Introduction
LeetCode 93: Restore IP Addresses asks you to find all possible valid IP addresses that can be obtained from a string containing only digits. A valid IP address consists of four octets, separated by dots (i.e., "x.x.x.x"), where each octet is an integer between 0 and 255. Furthermore, no octet can have leading zeros unless the octet itself is zero.
This problem is a classic example of using backtracking to explore all possible ways to split a string into four valid segments that represent a valid IP address.
Problem Statement
Given a string containing only digits, restore all possible valid IP addresses that can be formed by splitting the string into exactly four valid segments. Each segment must be a number between 0 and 255, and it cannot have leading zeros.
Example:
go
Input: s = "25525511135"
Output: ["255.255.11.135","255.255.111.35"]
In this example, the input string "25525511135" can be split into two valid IP addresses: "255.255.11.135" and "255.255.111.35".
Approach: Backtracking
Steps:
- Base Case:
- We need to split the string into four parts.
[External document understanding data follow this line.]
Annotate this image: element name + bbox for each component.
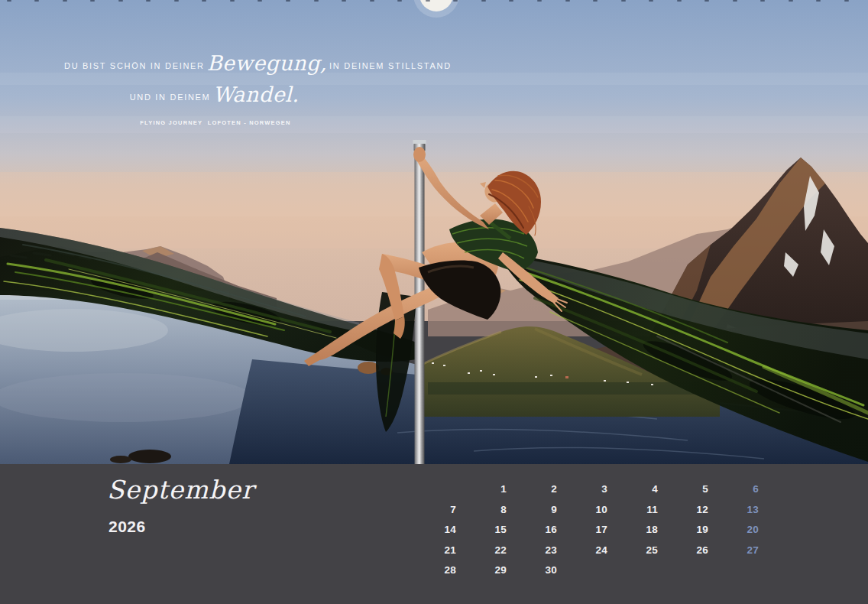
binding-tick: [202, 0, 206, 2]
date-cell: 23: [507, 541, 557, 561]
binding-tick: [34, 0, 39, 2]
foreground-rock: [128, 450, 171, 463]
binding-tick: [174, 0, 179, 2]
date-cell: [658, 560, 708, 581]
date-cell: 3: [557, 479, 607, 500]
date-cell: [557, 560, 607, 581]
binding-tick: [565, 0, 570, 2]
date-cell: 26: [658, 541, 708, 561]
photo-credit: FLYING JOURNEY LOFOTEN - NORWEGEN: [64, 119, 367, 126]
date-cell: 16: [507, 520, 557, 541]
binding-tick: [704, 0, 709, 2]
date-cell: 12: [658, 500, 708, 521]
binding-tick: [593, 0, 598, 2]
date-cell: 22: [456, 541, 507, 561]
date-cell: 15: [456, 520, 507, 541]
quote-script-word: Bewegung,: [205, 51, 329, 75]
date-cell: 29: [456, 560, 507, 581]
date-cell: 11: [607, 500, 658, 521]
date-cell: 1: [456, 479, 507, 500]
binding-marks: [0, 0, 868, 3]
binding-tick: [230, 0, 235, 2]
date-cell: 10: [557, 500, 607, 521]
date-cell: 24: [557, 541, 607, 561]
hand-on-pole: [413, 147, 426, 162]
binding-tick: [789, 0, 793, 2]
binding-tick: [453, 0, 458, 2]
binding-tick: [370, 0, 374, 2]
quote-caps: UND IN DEINEM: [130, 93, 211, 102]
quote-line-2: UND IN DEINEMWandel.: [64, 82, 367, 109]
date-cell: 28: [406, 560, 456, 581]
binding-tick: [649, 0, 653, 2]
calendar-page: DU BIST SCHÖN IN DEINERBewegung,IN DEINE…: [0, 0, 868, 604]
binding-tick: [481, 0, 486, 2]
calendar-section: September 2026 1 2 3 4 5 6 7 8 9 10 11 1…: [0, 464, 868, 604]
binding-tick: [426, 0, 430, 2]
date-cell: 14: [406, 520, 456, 541]
date-cell: 25: [607, 541, 658, 561]
binding-tick: [509, 0, 513, 2]
date-cell: 18: [607, 520, 658, 541]
binding-tick: [537, 0, 542, 2]
quote-line-1: DU BIST SCHÖN IN DEINERBewegung,IN DEINE…: [64, 50, 367, 77]
month-title: September: [107, 475, 254, 505]
binding-tick: [314, 0, 319, 2]
binding-tick: [118, 0, 123, 2]
date-cell: 7: [406, 500, 456, 521]
shore-rock: [358, 362, 379, 374]
binding-tick: [844, 0, 849, 2]
year-label: 2026: [108, 518, 146, 536]
binding-tick: [760, 0, 765, 2]
binding-tick: [146, 0, 151, 2]
date-cell: [607, 560, 658, 581]
binding-tick: [63, 0, 67, 2]
date-cell: 8: [456, 500, 507, 521]
date-cell: 2: [507, 479, 557, 500]
date-cell: 17: [557, 520, 607, 541]
date-cell: 21: [406, 541, 456, 561]
date-grid: 1 2 3 4 5 6 7 8 9 10 11 12 13 14 15 16 1…: [406, 479, 759, 581]
binding-tick: [342, 0, 346, 2]
binding-tick: [286, 0, 290, 2]
quote-script-word: Wandel.: [210, 83, 301, 106]
quote-caps: IN DEINEM STILLSTAND: [329, 61, 452, 70]
quote-block: DU BIST SCHÖN IN DEINERBewegung,IN DEINE…: [64, 50, 367, 126]
date-cell-sunday: 6: [708, 479, 759, 500]
binding-tick: [7, 0, 11, 2]
date-cell-sunday: 20: [708, 520, 759, 541]
quote-caps: DU BIST SCHÖN IN DEINER: [64, 61, 205, 70]
binding-tick: [621, 0, 626, 2]
date-cell: 19: [658, 520, 708, 541]
date-cell: 30: [507, 560, 557, 581]
binding-tick: [90, 0, 95, 2]
photo-area: DU BIST SCHÖN IN DEINERBewegung,IN DEINE…: [0, 0, 868, 464]
date-cell-sunday: 27: [708, 541, 759, 561]
binding-tick: [677, 0, 682, 2]
binding-tick: [257, 0, 262, 2]
date-cell: [406, 479, 456, 500]
date-cell: 4: [607, 479, 658, 500]
binding-tick: [816, 0, 821, 2]
binding-tick: [733, 0, 737, 2]
date-cell-sunday: 13: [708, 500, 759, 521]
date-cell-sunday: [708, 560, 759, 581]
binding-tick: [397, 0, 402, 2]
date-cell: 5: [658, 479, 708, 500]
date-cell: 9: [507, 500, 557, 521]
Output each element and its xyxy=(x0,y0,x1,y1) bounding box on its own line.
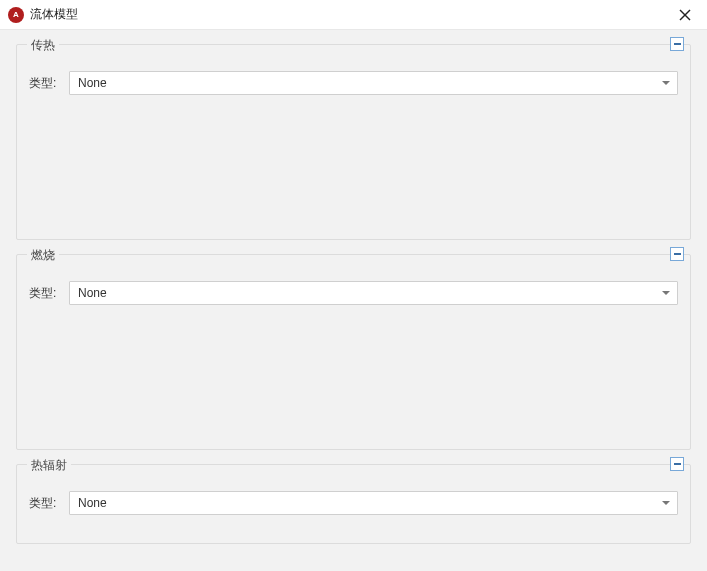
field-row-heat-type: 类型: None xyxy=(29,71,678,95)
field-row-combustion-type: 类型: None xyxy=(29,281,678,305)
type-select-heat[interactable]: None xyxy=(69,71,678,95)
type-select-combustion-value: None xyxy=(78,286,107,300)
group-heat-transfer-legend: 传热 xyxy=(27,37,59,54)
group-radiation-legend: 热辐射 xyxy=(27,457,71,474)
group-heat-transfer: 传热 类型: None xyxy=(16,44,691,240)
collapse-button-combustion[interactable] xyxy=(670,247,684,261)
chevron-down-icon xyxy=(662,291,670,295)
close-button[interactable] xyxy=(671,1,699,29)
type-select-heat-value: None xyxy=(78,76,107,90)
content-area: 传热 类型: None 燃烧 类型: None 热辐射 类型: None xyxy=(0,30,707,571)
chevron-down-icon xyxy=(662,501,670,505)
group-combustion: 燃烧 类型: None xyxy=(16,254,691,450)
window-title: 流体模型 xyxy=(30,6,671,23)
close-icon xyxy=(679,9,691,21)
type-select-radiation[interactable]: None xyxy=(69,491,678,515)
titlebar: A 流体模型 xyxy=(0,0,707,30)
type-select-radiation-value: None xyxy=(78,496,107,510)
collapse-button-heat[interactable] xyxy=(670,37,684,51)
group-radiation: 热辐射 类型: None xyxy=(16,464,691,544)
type-label-heat: 类型: xyxy=(29,75,69,92)
chevron-down-icon xyxy=(662,81,670,85)
type-label-radiation: 类型: xyxy=(29,495,69,512)
type-select-combustion[interactable]: None xyxy=(69,281,678,305)
group-combustion-legend: 燃烧 xyxy=(27,247,59,264)
field-row-radiation-type: 类型: None xyxy=(29,491,678,515)
app-icon: A xyxy=(8,7,24,23)
collapse-button-radiation[interactable] xyxy=(670,457,684,471)
type-label-combustion: 类型: xyxy=(29,285,69,302)
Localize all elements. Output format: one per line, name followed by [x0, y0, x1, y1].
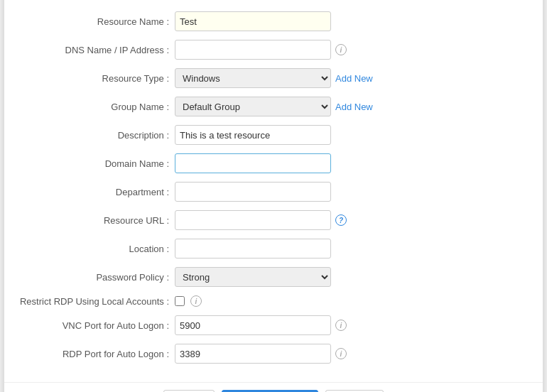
rdp-port-input[interactable]	[175, 344, 331, 364]
description-label: Description	[18, 130, 175, 141]
location-row: Location	[18, 239, 529, 258]
password-policy-label: Password Policy	[18, 272, 175, 283]
resource-type-row: Resource Type Windows Linux Mac Add New	[18, 68, 529, 88]
dns-name-label: DNS Name / IP Address	[18, 45, 175, 55]
vnc-port-row: VNC Port for Auto Logon i document.query…	[18, 315, 529, 335]
vnc-port-input[interactable]	[175, 315, 331, 335]
resource-name-row: Resource Name document.querySelector('[d…	[18, 11, 529, 31]
description-input[interactable]	[175, 125, 331, 145]
restrict-rdp-checkbox[interactable]	[175, 296, 185, 306]
resource-url-label: Resource URL	[18, 215, 175, 226]
domain-name-input[interactable]	[175, 153, 331, 173]
dialog-footer: Save Save & Proceed Cancel	[4, 382, 543, 392]
add-resource-dialog: Add Resource i × Resource Name document.…	[4, 0, 543, 392]
group-name-row: Group Name Default Group Add New	[18, 97, 529, 116]
resource-type-select[interactable]: Windows Linux Mac	[175, 68, 331, 88]
location-label: Location	[18, 244, 175, 254]
department-input[interactable]	[175, 182, 331, 202]
rdp-port-label: RDP Port for Auto Logon	[18, 349, 175, 359]
domain-name-row: Domain Name	[18, 153, 529, 173]
password-policy-row: Password Policy Strong Medium Weak	[18, 267, 529, 287]
resource-url-input[interactable]	[175, 210, 331, 230]
dns-name-row: DNS Name / IP Address i	[18, 40, 529, 60]
vnc-port-info-icon[interactable]: i	[335, 320, 347, 331]
restrict-rdp-controls: i	[175, 295, 202, 307]
resource-name-input[interactable]	[175, 11, 331, 31]
rdp-port-info-icon[interactable]: i	[335, 348, 347, 359]
domain-name-label: Domain Name	[18, 158, 175, 169]
dns-name-input[interactable]	[175, 40, 331, 60]
group-name-add-new-link[interactable]: Add New	[335, 102, 373, 112]
group-name-label: Group Name	[18, 102, 175, 112]
resource-type-label: Resource Type	[18, 73, 175, 84]
restrict-rdp-info-icon[interactable]: i	[190, 295, 202, 307]
restrict-rdp-label: Restrict RDP Using Local Accounts	[18, 296, 175, 307]
resource-type-add-new-link[interactable]: Add New	[335, 73, 373, 84]
department-row: Department	[18, 182, 529, 202]
resource-name-label: Resource Name	[18, 16, 175, 27]
resource-url-row: Resource URL ?	[18, 210, 529, 230]
dialog-body: Resource Name document.querySelector('[d…	[4, 0, 543, 379]
restrict-rdp-row: Restrict RDP Using Local Accounts i	[18, 295, 529, 307]
group-name-select[interactable]: Default Group	[175, 97, 331, 116]
rdp-port-row: RDP Port for Auto Logon i document.query…	[18, 344, 529, 364]
description-row: Description document.querySelector('[dat…	[18, 125, 529, 145]
dns-info-icon[interactable]: i	[335, 44, 347, 55]
resource-url-info-icon[interactable]: ?	[335, 214, 347, 226]
vnc-port-label: VNC Port for Auto Logon	[18, 320, 175, 331]
department-label: Department	[18, 187, 175, 197]
location-input[interactable]	[175, 239, 331, 258]
password-policy-select[interactable]: Strong Medium Weak	[175, 267, 331, 287]
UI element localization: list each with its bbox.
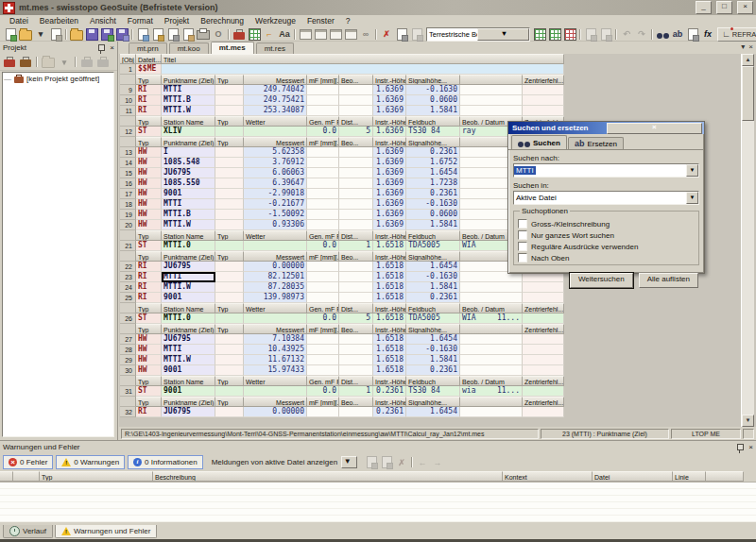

If we have reached four parts and the entire string is used, we check whether the parts form valid segments (i.e., between 0 and 255, and no leading zeros unless the part is "0").
- Backtracking:
- We explore all possible ways to split the string by considering up to three digits for each segment (since each segment can have a maximum of three digits). We use backtracking to explore all possible ways of splitting the string into four parts.
- Checking Validity:
- For each part, we ensure:
- The part is between
0 and 255.
- The part doesn't have leading zeros unless it is exactly "0".
- Final Answer:
- We store all valid IP addresses in a result list and return it at the end.
Go Implementation
go
func restoreIpAddresses(s string) []string {
var result []string
if len(s) < 4 || len(s) > 12 {
return result
}
var backtrack func(start int, path []string)
// Helper function to check if a string is a valid segment
isValid := func(segment string) bool {
if len(segment) > 1 && segment[0] == '0' {
return false
}
val := 0
for i := 0; i < len(segment); i++ {
val = val*10 + int(segment[i]-'0')
}
return val >= 0 && val <= 255
}
backtrack = func(start int, path []string) {
// If we've reached 4 segments and used all characters, store the result
if len(path) == 4 {
if start == len(s) {
result = append(result, path[0]+"."+path[1]+"."+path[2]+"."+path[3])
}
return
}
// Try all possible lengths for the next segment (1, 2, or 3 digits)
for i := 1; i <= 3; i++ {
if start+i > len(s) {
break
}
segment := s[start : start+i]
if isValid(segment) {
backtrack(start+i, append(path, segment))
}
}
}
backtrack(0, []string{})
return result
}
Explanation
1. Base Case and Edge Conditions:
- We first check if the length of the string
s is between 4 and 12. If not, we return an empty result because it's impossible to form a valid IP address with fewer than 4 digits or more than 12 digits.
2. Backtracking:
- We use a helper function
backtrack to explore all possible segmentations of the string s. The backtrack function keeps track of the current index (start) in the string and the segments we've already chosen (path).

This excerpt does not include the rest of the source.